Sometime after the Christmas visit, Joe, who was now fourteen, found herself teetering towards a breaking point. No doubt, the winters in the rural enclaves of central Scotland were not a thing to be messed with, and as war in Europe raged onwards, the possibility of spending not only many more months, but even years, living with the bitter proprietors of a vegetable shop was a growing and grim reality.
The day finally came when their guardians went too far. This was sparked by a darning of socks belonging to young Bob, alongside a comment to Joe that, instead of toys, their mother would have done well to give her children practical gifts at Christmas. Joe, apparently incensed by this wanton criticism of her single mother’s parenting skills and gift-selecting capabilities, decided that she had had more than enough.

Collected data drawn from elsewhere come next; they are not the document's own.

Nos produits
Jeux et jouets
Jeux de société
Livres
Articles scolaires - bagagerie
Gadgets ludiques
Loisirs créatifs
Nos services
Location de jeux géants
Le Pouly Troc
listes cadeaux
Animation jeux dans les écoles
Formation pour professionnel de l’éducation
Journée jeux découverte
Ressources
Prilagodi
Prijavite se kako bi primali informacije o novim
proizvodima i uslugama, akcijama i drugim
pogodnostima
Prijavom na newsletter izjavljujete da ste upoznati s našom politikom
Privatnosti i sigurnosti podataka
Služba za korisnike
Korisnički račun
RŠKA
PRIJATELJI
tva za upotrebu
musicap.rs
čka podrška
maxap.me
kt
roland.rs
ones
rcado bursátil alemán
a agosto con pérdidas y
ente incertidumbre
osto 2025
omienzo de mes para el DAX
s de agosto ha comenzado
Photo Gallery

Taking Bob in hand, Joe decided to run away. It was decided that Bert, living in relative happiness in another home, was either too difficult to get to, or simply not important enough. Whatever. Bob and Joe were going home to Glasgow, and that was that. The simplest means of transportation was decided to be by train, if and when they could manage to safely sneak aboard.

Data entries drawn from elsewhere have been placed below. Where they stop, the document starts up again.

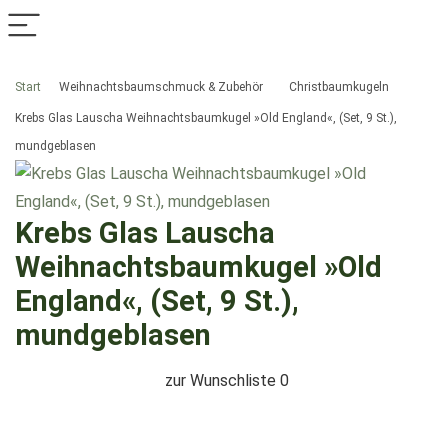
Start
Weihnachtsbaumschmuck & Zubehör
Christbaumkugeln
Krebs Glas Lauscha Weihnachtsbaumkugel »Old England«, (Set, 9 St.),
mundgeblasen
Krebs Glas Lauscha
Weihnachtsbaumkugel »Old
England«, (Set, 9 St.),
mundgeblasen
zur Wunschliste
0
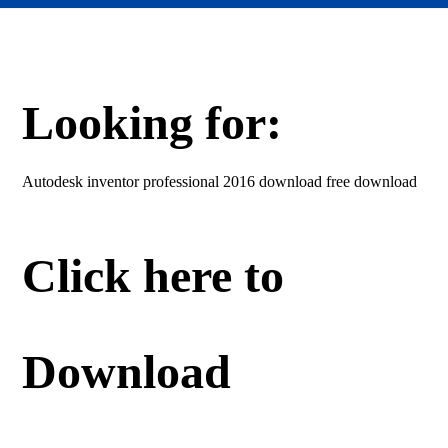
Looking for:
Autodesk inventor professional 2016 download free download
Click here to
Download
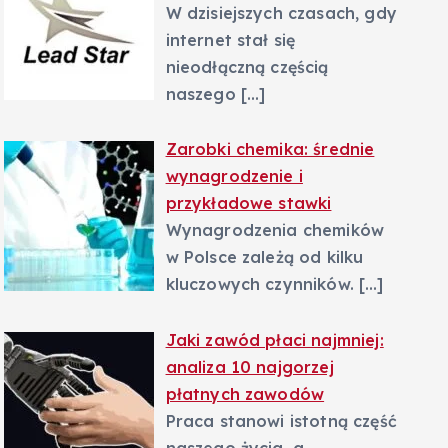
W dzisiejszych czasach, gdy
internet stał się
nieodłączną częścią
naszego
[…]
Zarobki chemika: średnie
wynagrodzenie i
przykładowe stawki
Wynagrodzenia chemików
w Polsce zależą od kilku
kluczowych czynników.
[…]
Jaki zawód płaci najmniej:
analiza 10 najgorzej
płatnych zawodów
Praca stanowi istotną część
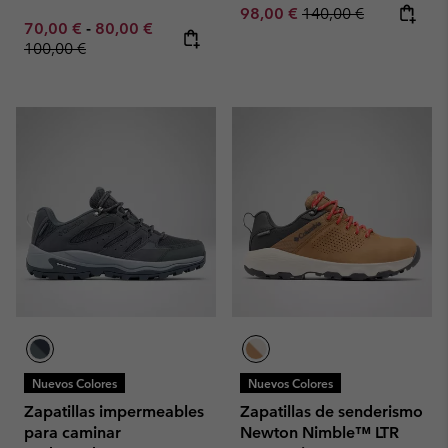
Sale price:
Regular price:
98,00 €
140,00 €
Minimum sale price:
Maximum sale price:
Regular price:
70,00 €
-
80,00 €
100,00 €
Nuevos Colores
Nuevos Colores
Zapatillas impermeables
Zapatillas de senderismo
para caminar
Newton Nimble™ LTR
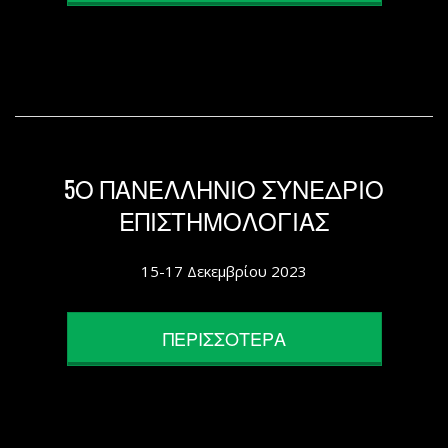
5Ο ΠΑΝΕΛΛΗΝΙΟ ΣΥΝΕΔΡΙΟ
ΕΠΙΣΤΗΜΟΛΟΓΙΑΣ
15-17 Δεκεμβρίου 2023
ΠΕΡΙΣΣΟΤΕΡΑ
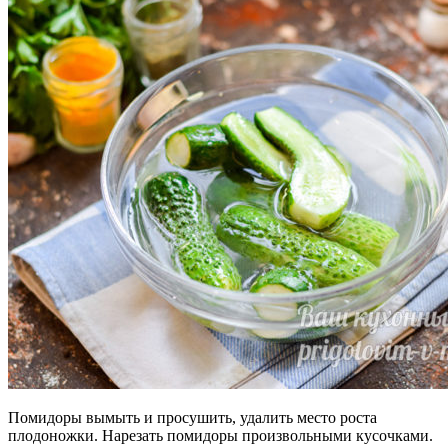
Помидоры вымыть и просушить, удалить место роста
плодоножки. Нарезать помидоры произвольными кусочками.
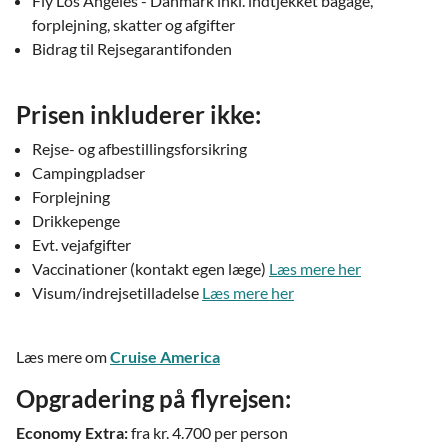
Fly Los Angeles - Danmark inkl. indtjekket bagage,
forplejning, skatter og afgifter
Bidrag til Rejsegarantifonden
Prisen inkluderer ikke:
Rejse- og afbestillingsforsikring
Campingpladser
Forplejning
Drikkepenge
Evt. vejafgifter
Vaccinationer (kontakt egen læge)
Læs mere her
Visum/indrejsetilladelse
Læs mere her
Læs mere om
Cruise America
Opgradering på flyrejsen:
Economy Extra:
fra kr. 4.700 per person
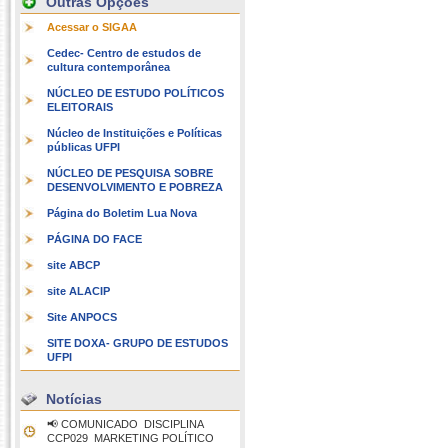
Outras Opções
Acessar o SIGAA
Cedec- Centro de estudos de
cultura contemporânea
NÚCLEO DE ESTUDO POLÍTICOS
ELEITORAIS
Núcleo de Instituições e Políticas
públicas UFPI
NÚCLEO DE PESQUISA SOBRE
DESENVOLVIMENTO E POBREZA
Página do Boletim Lua Nova
PÁGINA DO FACE
site ABCP
site ALACIP
Site ANPOCS
SITE DOXA- GRUPO DE ESTUDOS
UFPI
Notícias
📢 COMUNICADO  DISCIPLINA
CCP029  MARKETING POLÍTICO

Leaving the house early, the two followed the railway tracks in the general direction of Glasgow, ducking in ditches whenever approached by a passing car. In total, they walked twenty-six miles, forty-two kilometres, or the length of your average marathon, before they managed to sneak aboard a passenger train. Once inside, they locked themselves in a bathroom stall, thus avoiding the conductor, the authorities, and the issue of having no money to pay their fare.
Elsewhere, adults had noticed the disappearance of the children and were beginning to get worried. It was assumed that the children would likely try and make it to the city - but whether on route they died of exposure or were picked up by kidnapping child molesters - that was anyone’s guess. Jean began meeting every arriving train, while her eldest daughter waited at the bus station, hoping to intercept the fugitive offspring there. Authorities offered what little comfort they could - were the children not found by the following morning, they would begin the process of dragging the river.
It was thus with mixed emotion - joy, relief, uncompromising rage - that Joe and Bob were reunited with their mother on the platform of the Glasgow train station. Tears, hugs, and terse words abounded, and the family went home. Ultimately, because of her age, Joe was allowed to stay in the city, working in an office and eventually repairing radios for the British air-force at age sixteen.
Bob was forced back to the country once again, but, in light of recent events, the decision was made not the billet him with the aging vegetable shop siblings. The family housing Bert offered to make room for both twins, and so Bob spent the remainder of his war years there with his brother, before returning to Glasgow to find work as a merchant marine.